▸ **DIRECTIONS**: Within the material below, filter for lines that hold the word "itWatch".

▸ **DATA TO PROCESS**:
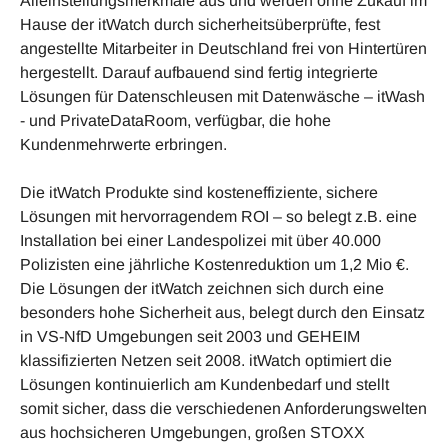
Alleinstellungsmerkmale aus und werden ohne Zukauf im
Hause der itWatch durch sicherheitsüberprüfte, fest
angestellte Mitarbeiter in Deutschland frei von Hintertüren
hergestellt. Darauf aufbauend sind fertig integrierte
Lösungen für Datenschleusen mit Datenwäsche – itWash
- und PrivateDataRoom, verfügbar, die hohe
Kundenmehrwerte erbringen.
Die itWatch Produkte sind kosteneffiziente, sichere
Lösungen mit hervorragendem ROI – so belegt z.B. eine
Installation bei einer Landespolizei mit über 40.000
Polizisten eine jährliche Kostenreduktion um 1,2 Mio €.
Die Lösungen der itWatch zeichnen sich durch eine
besonders hohe Sicherheit aus, belegt durch den Einsatz
in VS-NfD Umgebungen seit 2003 und GEHEIM
klassifizierten Netzen seit 2008. itWatch optimiert die
Lösungen kontinuierlich am Kundenbedarf und stellt
somit sicher, dass die verschiedenen Anforderungswelten
aus hochsicheren Umgebungen, großen STOXX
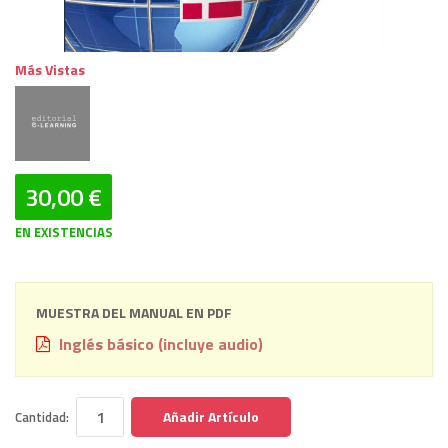
Más Vistas
30,00 €
EN EXISTENCIAS
MUESTRA DEL MANUAL EN PDF
Inglés básico (incluye audio)
Añadir Artículo
Cantidad:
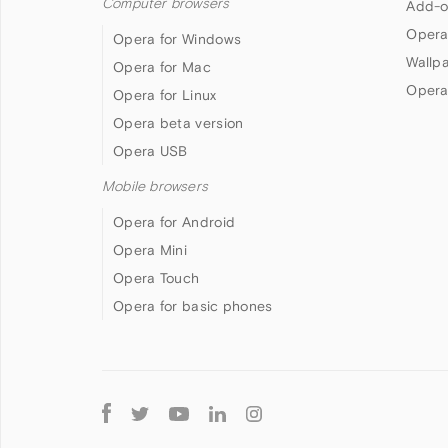
Computer browsers
Add-o
Opera
Opera for Windows
Wallp
Opera for Mac
Opera
Opera for Linux
Opera beta version
Opera USB
Mobile browsers
Opera for Android
Opera Mini
Opera Touch
Opera for basic phones
Follow
Opera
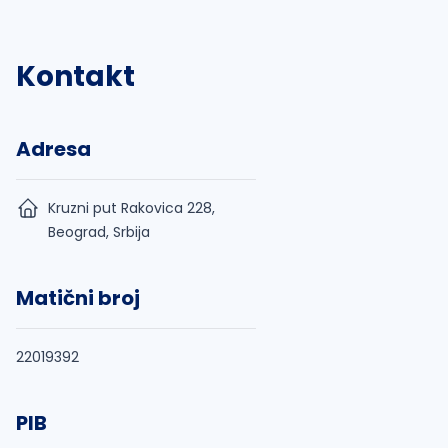
Kontakt
Adresa
Kruzni put Rakovica 228,
Beograd, Srbija
Matični broj
22019392
PIB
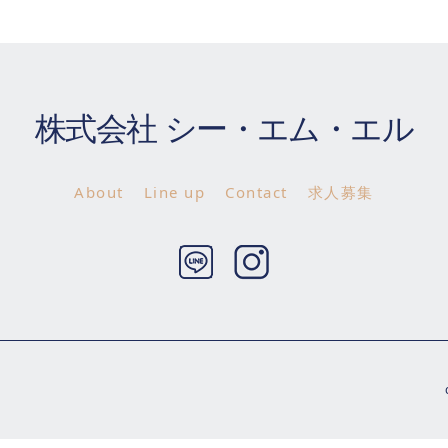
株式会社 シー・エム・エル
About
Line up
Contact
求人募集
Twitter
Instagram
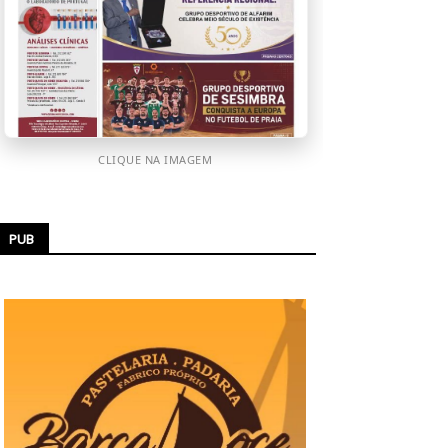
CLIQUE NA IMAGEM
PUB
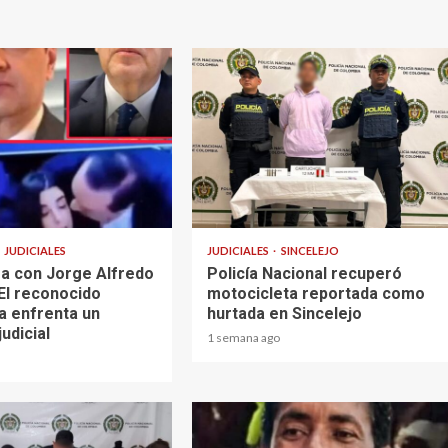
1 min read
JUDICIALES
JUDICIALES
SINCELEJO
a con Jorge Alfredo
Policía Nacional recuperó
El reconocido
motocicleta reportada como
a enfrenta un
hurtada en Sincelejo
judicial
1 semana ago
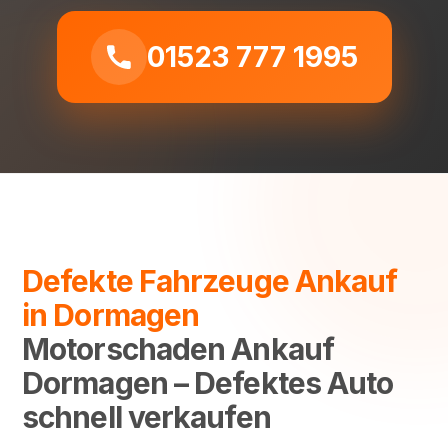
01523 777 1995
Defekte Fahrzeuge Ankauf
in Dormagen
Motorschaden Ankauf
Dormagen – Defektes Auto
schnell verkaufen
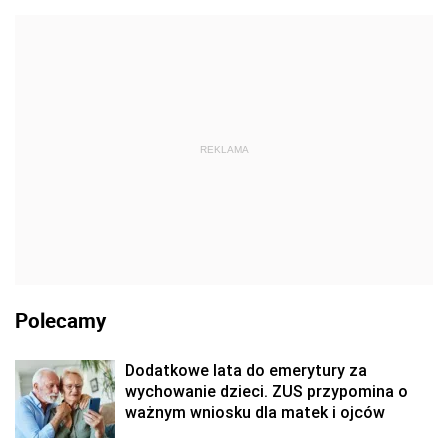
REKLAMA
Polecamy
Dodatkowe lata do emerytury za
wychowanie dzieci. ZUS przypomina o
ważnym wniosku dla matek i ojców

▸ **YOUR RESPONSE**:
Hause der itWatch durch sicherheitsüberprüfte, fest
Die itWatch Produkte sind kosteneffiziente, sichere
Die Lösungen der itWatch zeichnen sich durch eine
klassifizierten Netzen seit 2008. itWatch optimiert die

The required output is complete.